Forgotten Books: Edgar Rice Burroughs: Master of Adventure - Richard A. Lupoff
In the mid-Sixties, Edgar Rice Burroughs was probably my favorite author. I had discovered both the Tarzan series and the Mars series about the same time and was consuming them feverishly every time I came across one, which was pretty often in those days when Ace and Ballantine editions of books from both series were easy to find. So I was really thrilled to come across this volume, which not only provided me with information about Burroughs and his writing career that I didn't know but also discussed Burroughs novels I didn't even know existed! This book is the reason I read some of those novels, like THE MUCKER and THE BANDIT OF HELL'S BEND and THE MAD KING. For that reason alone I'd be grateful to Richard A. Lupoff for writing it, but it's also a well-written, very entertaining volume in its own right. Plus it has that great Krenkel cover. The book is still available in a slightly revised edition, but this is the one I read sitting on the front porch of my parents' house on a summer afternoon nearly fifty years ago, an experience I remember vividly.

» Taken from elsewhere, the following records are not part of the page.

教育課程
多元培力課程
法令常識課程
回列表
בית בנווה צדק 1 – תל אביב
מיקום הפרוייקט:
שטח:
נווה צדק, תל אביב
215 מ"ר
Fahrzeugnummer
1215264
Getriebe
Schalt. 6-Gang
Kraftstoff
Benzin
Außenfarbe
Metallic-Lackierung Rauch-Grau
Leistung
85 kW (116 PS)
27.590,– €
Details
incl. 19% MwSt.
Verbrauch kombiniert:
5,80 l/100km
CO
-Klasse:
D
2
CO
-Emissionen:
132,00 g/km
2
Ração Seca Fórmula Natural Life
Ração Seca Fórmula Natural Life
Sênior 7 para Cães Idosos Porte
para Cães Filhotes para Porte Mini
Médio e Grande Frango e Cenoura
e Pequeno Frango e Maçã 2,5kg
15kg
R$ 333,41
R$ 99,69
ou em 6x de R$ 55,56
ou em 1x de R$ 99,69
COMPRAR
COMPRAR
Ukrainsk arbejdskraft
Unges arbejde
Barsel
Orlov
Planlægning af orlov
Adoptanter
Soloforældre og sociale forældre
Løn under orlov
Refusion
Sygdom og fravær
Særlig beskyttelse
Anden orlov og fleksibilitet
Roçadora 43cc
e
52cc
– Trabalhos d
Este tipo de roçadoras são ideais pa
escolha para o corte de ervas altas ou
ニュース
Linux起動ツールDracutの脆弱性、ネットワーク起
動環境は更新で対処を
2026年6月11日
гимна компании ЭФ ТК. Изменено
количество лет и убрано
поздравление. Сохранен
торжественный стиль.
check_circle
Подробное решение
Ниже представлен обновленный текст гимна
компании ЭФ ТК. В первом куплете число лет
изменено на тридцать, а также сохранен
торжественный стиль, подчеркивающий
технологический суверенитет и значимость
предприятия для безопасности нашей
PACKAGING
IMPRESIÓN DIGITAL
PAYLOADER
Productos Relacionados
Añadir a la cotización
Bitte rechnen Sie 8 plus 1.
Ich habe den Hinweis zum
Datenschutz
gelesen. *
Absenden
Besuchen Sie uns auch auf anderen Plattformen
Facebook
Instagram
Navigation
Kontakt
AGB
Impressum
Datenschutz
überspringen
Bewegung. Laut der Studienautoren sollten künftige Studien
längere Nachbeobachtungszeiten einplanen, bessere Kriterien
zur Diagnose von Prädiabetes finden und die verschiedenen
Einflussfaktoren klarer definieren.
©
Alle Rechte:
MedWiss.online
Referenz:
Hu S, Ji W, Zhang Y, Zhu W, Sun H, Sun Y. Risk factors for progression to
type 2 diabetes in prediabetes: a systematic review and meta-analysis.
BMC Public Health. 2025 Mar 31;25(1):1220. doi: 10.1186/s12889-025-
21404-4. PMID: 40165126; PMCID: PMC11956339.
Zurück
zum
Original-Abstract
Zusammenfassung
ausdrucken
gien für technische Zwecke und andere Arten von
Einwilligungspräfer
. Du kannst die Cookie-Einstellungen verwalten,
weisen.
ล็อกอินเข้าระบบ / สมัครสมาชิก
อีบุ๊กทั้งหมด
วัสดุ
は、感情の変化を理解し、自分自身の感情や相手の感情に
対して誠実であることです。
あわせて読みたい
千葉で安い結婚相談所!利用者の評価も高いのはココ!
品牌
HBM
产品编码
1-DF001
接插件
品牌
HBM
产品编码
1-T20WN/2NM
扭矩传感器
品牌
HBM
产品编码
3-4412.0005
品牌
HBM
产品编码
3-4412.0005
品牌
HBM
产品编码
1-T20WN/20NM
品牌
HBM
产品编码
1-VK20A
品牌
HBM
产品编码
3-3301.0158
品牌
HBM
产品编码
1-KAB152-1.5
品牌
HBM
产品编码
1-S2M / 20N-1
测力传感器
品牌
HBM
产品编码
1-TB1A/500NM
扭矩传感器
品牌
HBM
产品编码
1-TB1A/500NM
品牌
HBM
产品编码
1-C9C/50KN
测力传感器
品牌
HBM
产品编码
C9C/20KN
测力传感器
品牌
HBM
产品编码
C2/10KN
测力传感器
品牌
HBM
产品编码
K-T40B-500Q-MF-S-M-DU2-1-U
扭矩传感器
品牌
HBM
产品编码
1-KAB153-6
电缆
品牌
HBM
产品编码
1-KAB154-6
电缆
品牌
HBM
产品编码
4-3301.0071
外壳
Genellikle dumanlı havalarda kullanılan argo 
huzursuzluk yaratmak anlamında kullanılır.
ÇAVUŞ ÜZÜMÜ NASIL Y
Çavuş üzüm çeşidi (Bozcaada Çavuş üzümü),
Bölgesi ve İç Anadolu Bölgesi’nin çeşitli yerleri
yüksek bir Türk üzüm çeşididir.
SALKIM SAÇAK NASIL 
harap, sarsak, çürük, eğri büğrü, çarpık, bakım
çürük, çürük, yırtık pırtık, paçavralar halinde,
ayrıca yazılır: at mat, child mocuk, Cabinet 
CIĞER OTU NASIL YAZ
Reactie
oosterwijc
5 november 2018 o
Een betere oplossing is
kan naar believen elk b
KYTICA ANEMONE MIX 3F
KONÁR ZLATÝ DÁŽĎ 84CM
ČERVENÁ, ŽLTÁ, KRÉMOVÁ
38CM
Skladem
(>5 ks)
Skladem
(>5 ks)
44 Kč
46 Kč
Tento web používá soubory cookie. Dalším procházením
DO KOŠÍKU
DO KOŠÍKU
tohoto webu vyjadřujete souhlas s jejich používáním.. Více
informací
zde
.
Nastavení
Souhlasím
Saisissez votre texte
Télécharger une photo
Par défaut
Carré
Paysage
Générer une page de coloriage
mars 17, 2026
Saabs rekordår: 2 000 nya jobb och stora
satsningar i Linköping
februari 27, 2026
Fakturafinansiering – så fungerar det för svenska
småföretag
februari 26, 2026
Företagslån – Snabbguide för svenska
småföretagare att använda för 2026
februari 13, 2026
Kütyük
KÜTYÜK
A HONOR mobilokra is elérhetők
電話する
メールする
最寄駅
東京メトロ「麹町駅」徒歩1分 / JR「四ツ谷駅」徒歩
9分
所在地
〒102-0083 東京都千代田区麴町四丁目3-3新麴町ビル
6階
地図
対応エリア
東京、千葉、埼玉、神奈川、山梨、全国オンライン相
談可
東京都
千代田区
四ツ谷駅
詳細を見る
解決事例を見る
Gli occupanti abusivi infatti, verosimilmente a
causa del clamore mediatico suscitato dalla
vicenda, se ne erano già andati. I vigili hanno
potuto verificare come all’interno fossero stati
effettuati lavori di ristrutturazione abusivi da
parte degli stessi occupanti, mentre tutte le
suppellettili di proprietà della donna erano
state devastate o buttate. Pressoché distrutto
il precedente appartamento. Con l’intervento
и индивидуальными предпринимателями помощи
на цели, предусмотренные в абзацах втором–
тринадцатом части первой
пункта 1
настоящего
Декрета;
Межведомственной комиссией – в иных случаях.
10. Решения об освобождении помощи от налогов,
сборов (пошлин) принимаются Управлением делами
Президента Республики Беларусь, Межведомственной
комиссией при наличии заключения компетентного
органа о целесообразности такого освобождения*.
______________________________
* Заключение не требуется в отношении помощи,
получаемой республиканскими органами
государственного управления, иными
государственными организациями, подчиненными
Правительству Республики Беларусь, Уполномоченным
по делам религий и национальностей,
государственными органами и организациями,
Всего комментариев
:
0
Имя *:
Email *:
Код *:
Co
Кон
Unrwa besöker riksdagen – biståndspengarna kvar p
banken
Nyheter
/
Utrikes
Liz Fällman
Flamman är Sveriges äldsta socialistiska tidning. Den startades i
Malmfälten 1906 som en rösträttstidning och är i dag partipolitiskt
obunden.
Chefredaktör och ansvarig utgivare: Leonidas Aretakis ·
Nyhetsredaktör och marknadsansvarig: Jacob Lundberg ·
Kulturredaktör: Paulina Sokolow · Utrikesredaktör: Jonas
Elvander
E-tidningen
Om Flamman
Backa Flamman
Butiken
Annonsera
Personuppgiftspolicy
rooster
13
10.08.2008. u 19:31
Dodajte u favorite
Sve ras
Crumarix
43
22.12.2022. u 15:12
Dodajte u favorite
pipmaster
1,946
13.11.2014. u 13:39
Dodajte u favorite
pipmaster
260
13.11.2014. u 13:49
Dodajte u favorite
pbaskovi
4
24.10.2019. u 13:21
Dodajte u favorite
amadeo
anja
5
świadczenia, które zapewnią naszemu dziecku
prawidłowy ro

And in one of life's oddities so common now in the Internet age, Richard A. Lupoff and I are both members of a Yahoo group, and I read his postings about various subjects daily. If you'd told that to that little kid on Hankins Drive all those years ago, I probably wouldn't have believed it.
But I would have wanted to.
10 comments:
I devoured ERB novels in the late 60s/early 70s. In 8th grade I used to spend my lunch money on ERB. Read virtually every novel multiple times as a kid.
Wonderful memories of a happier time.
Great to know a book like this about ERB exists. And in another oddity in the Internet age, there is no ebook available. Hafta get the paper.
Does Lupoff discuss ERB's writing process and how he was able to crank out all those books?
I was lucky enough to score a copy of this at Eliot's Bookshop on Yonge Street in Toronto a couple of years back. It's a good read.
I checked the Canaveral Press edition of this book out from the West Branch Library in Fort Worth sometime when I was in Junior High(we were living in Springtown, but my dad had a rent house in Fort Worth, and in those days they would let us have a library card on that basis). A few years later I picked up a used copy of the Ace edition shown. I found Lovecraft and de Camp books at that same library, although not much Burroughs. But by that point I was picking up those paperbacks whenever I could.
Aha! The Houston Public Library has a copy...and I just put it on hold.
Scott,
I don't remember how much detail Lupoff goes into about ERB's writing process, but I'm sure there's some of that in the book.
Chuck,
I'll bet you're talking about the West Branch Library a couple of blocks off Camp Bowie. Livia used to go there sometimes, too, but it was never one of our main stops. That stretch of Camp Bowie seemed like our home away from home for a while, though. When I worked for Half Price Books it was in the next shopping center to the east of whatever street that is that goes down to the library.
"Livia and I", I meant to say.
And Dick was responsible, as editor at Canaveral, for getting a lot of the more obscure ERB titles they published out, iinm...
It's a Frazetta cover, not Krenkel.
Thanks, Bob. I didn't look it up, and I still get those two confused sometimes, even after all these years of enjoying their work.